Since the number of standoff tags that can be attached to a text value is unlimited, standoff is queried in pages of a limited size, to avoid requesting huge SPARQL query results from the triplestore.

When ResourcesResponderV2 or SearchResponderV2 need to return a text value with all its markup, they first query the text value with at most one page of standoff. If the text value has more than one page of standoff, ConstructResponseUtilV2.makeTextValueContentV2 then sends a GetRemainingStandoffFromTextValueRequestV2 message to StandoffResponderV2, which queries the rest of the standoff in the text value, one page at a time. The resulting standoff is concatenated together and returned.

To optimise query performance:

  • Each text value with standoff has the predicate knora-base:valueHasMaxStandoffStartIndex, so that when Knora queries a page of standoff, it knows whether it has reached the last page.

  • The last path component of the IRI of a standoff tag is the integer object of its knora-base:standoffTagHasStartIndex predicate. When querying standoff, it is necessary to convert the IRI objects of knora-base:standoffTagHasStartParent and knora-base:standoffTagHasEndParent to integer indexes (the start indexes of those tags). Including each tag's start index in its IRI makes it unnecessary to query the parent tags to determine their start indexes.

Conversion Between Standoff and XML

XMLToStandoffUtil does the low-level conversion of documents between standoff and XML, using a simple data structure to represent standoff.
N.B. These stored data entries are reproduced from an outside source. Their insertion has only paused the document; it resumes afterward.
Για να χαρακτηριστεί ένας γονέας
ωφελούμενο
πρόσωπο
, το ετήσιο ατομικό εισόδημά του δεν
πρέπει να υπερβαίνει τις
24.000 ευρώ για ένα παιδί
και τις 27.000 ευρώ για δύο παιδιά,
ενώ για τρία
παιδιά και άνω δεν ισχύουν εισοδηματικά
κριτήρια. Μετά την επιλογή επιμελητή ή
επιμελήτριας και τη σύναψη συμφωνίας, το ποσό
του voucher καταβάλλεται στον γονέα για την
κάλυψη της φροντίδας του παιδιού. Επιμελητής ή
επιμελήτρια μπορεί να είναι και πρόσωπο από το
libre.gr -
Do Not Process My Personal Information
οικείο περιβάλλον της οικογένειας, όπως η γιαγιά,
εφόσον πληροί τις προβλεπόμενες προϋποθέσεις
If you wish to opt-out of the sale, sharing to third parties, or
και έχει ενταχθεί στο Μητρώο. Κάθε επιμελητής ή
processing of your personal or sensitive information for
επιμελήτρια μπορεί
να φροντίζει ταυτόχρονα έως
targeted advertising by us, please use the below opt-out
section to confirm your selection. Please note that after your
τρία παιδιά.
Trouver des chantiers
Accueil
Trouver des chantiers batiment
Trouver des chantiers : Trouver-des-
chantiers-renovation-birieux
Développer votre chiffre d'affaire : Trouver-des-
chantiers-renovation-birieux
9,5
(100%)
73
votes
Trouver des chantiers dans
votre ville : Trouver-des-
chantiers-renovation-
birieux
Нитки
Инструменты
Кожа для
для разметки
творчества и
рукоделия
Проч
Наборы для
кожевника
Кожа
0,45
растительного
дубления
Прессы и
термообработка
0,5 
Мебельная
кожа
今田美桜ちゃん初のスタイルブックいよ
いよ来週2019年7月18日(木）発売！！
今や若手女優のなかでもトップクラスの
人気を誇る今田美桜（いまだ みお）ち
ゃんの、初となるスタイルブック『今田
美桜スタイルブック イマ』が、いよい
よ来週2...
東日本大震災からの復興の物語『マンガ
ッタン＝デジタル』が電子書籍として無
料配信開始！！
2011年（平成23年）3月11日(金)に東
This data structure knows nothing about RDF, and each standoff tag contains its XML element name and namespace and those of its attributes.

In DSP-API, it is possible to define mappings to control how standoff/RDF is converted to XML and vice versa. Different mappings can be used to convert the same standoff/RDF to different sorts of XML documents. StandoffTagUtilV2 converts between standoff/RDF and XML using mappings, delegating the lower-level work to XMLToStandoffUtil.